The inhibition rate calculation method comprises the following steps:
Figure BDA0001549898230000051
relative OD value of drug sensitive hole (absolute OD value of drug sensitive hole-absolute OD value of blank control hole)
Results of the experiment
TABLE 1 examples IC for antiproliferative activity against 5 human cancer cell lines and 1 normal liver cell line50Value (μ M)

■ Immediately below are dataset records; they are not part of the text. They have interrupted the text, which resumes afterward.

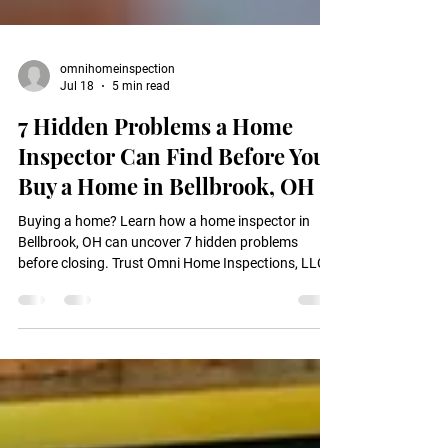
omnihomeinspection
Jul 18
5 min read
7 Hidden Problems a Home
Inspector Can Find Before You
Buy a Home in Bellbrook, OH
Buying a home? Learn how a home inspector in
Bellbrook, OH can uncover 7 hidden problems
before closing. Trust Omni Home Inspections, LLC.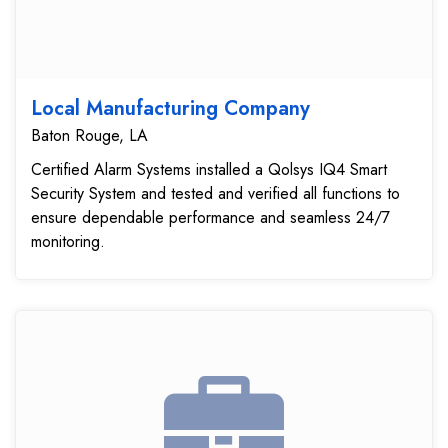
Local Manufacturing Company
Baton Rouge, LA
Certified Alarm Systems installed a Qolsys IQ4 Smart
Security System and tested and verified all functions to
ensure dependable performance and seamless 24/7
monitoring.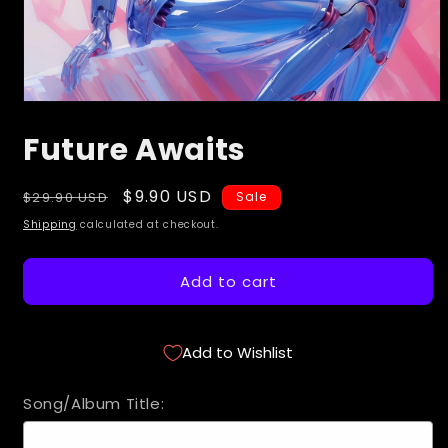
Open
media
Future Awaits
1
in
modal
Regular
Sale
$9.90 USD
$29.90 USD
Sale
price
price
Shipping
calculated at checkout.
Add to cart
Add to Wishlist
Song/Album Title: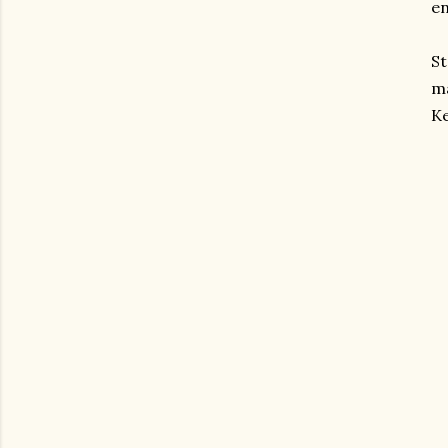
en
St
ma
Ke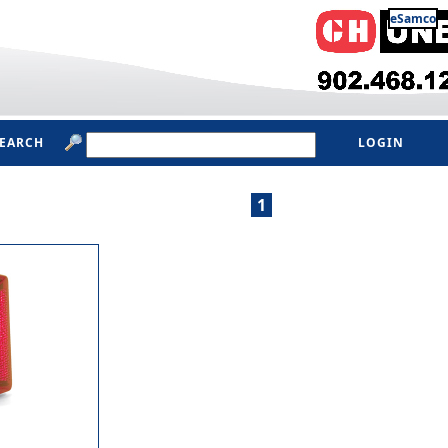
eSamco
SEARCH
LOGIN
1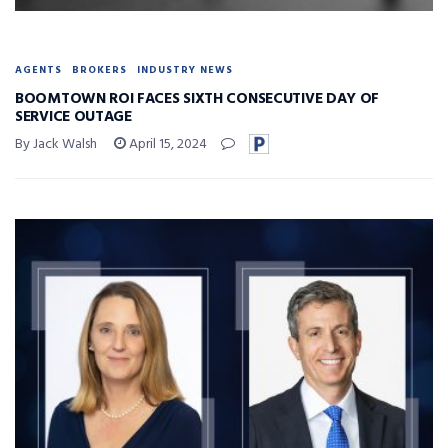
AGENTS
BROKERS
INDUSTRY NEWS
BOOMTOWN ROI FACES SIXTH CONSECUTIVE DAY OF
SERVICE OUTAGE
By Jack Walsh
April 15, 2024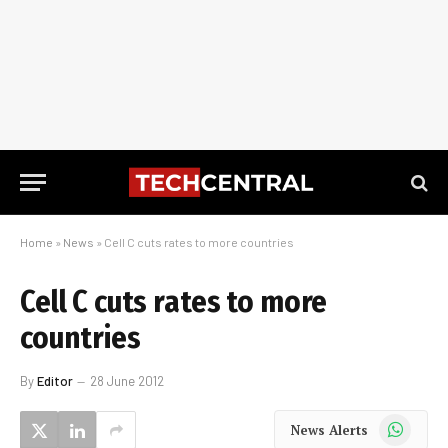
Home
»
News
»
Cell C cuts rates to more countries
Cell C cuts rates to more
countries
By
Editor
28 June 2012
WhatsApp
News Alerts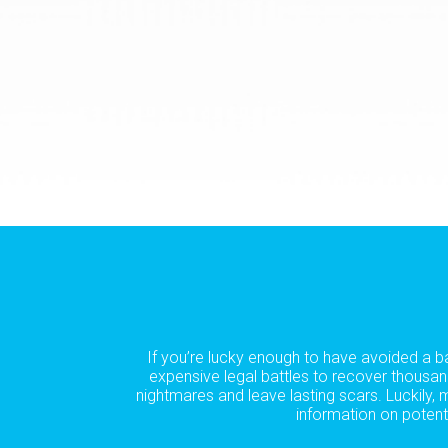
If you’re lucky enough to have avoided a b
expensive legal battles to recover thousan
nightmares and leave lasting scars. Luckily,
information on potent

Figure BDA0001549898230000052
Pharmacological tests prove that the brefeldin A derivative has far less toxicity to normal cell strains than tumor cell strains, has selectivity, and can be further used for preparing antitumor drugs.

Claims (10)

1. A 4-split melphalan nitrogen mustard derivative of brefeldin a shown in a general formula I and pharmaceutically acceptable salts thereof:
Figure FDA0001549898220000011
wherein n is an integer of 1 to 12.
2. The 4-position split melphalan nitrogen mustard derivative of brefeldin A shown in the general formula I in claim 1 and pharmaceutically acceptable salts thereof:
wherein n is an integer of 1 to 6.
3. The 4-split melphalan-like nitrogen mustard derivative of brefeldin a shown in the general formula I of claim 1 or 2 and pharmaceutically acceptable salts thereof:
wherein n is 2, namely:
Figure FDA0001549898220000012
4. a pharmaceutical composition comprising a therapeutically effective amount of a 4-position split melphalan nitrogen mustard derivative of brefeldin a of general formula I as described in any of claims 1-3 and pharmaceutically acceptable salts thereof and a pharmaceutically acceptable carrier.
5. A pharmaceutical formulation comprising a 4-split melphalan-like nitrogen mustard derivative of brefeldin a of general formula I as described in any of claims 1-3 and pharmaceutically acceptable salts thereof or a pharmaceutical composition as described in claim 4.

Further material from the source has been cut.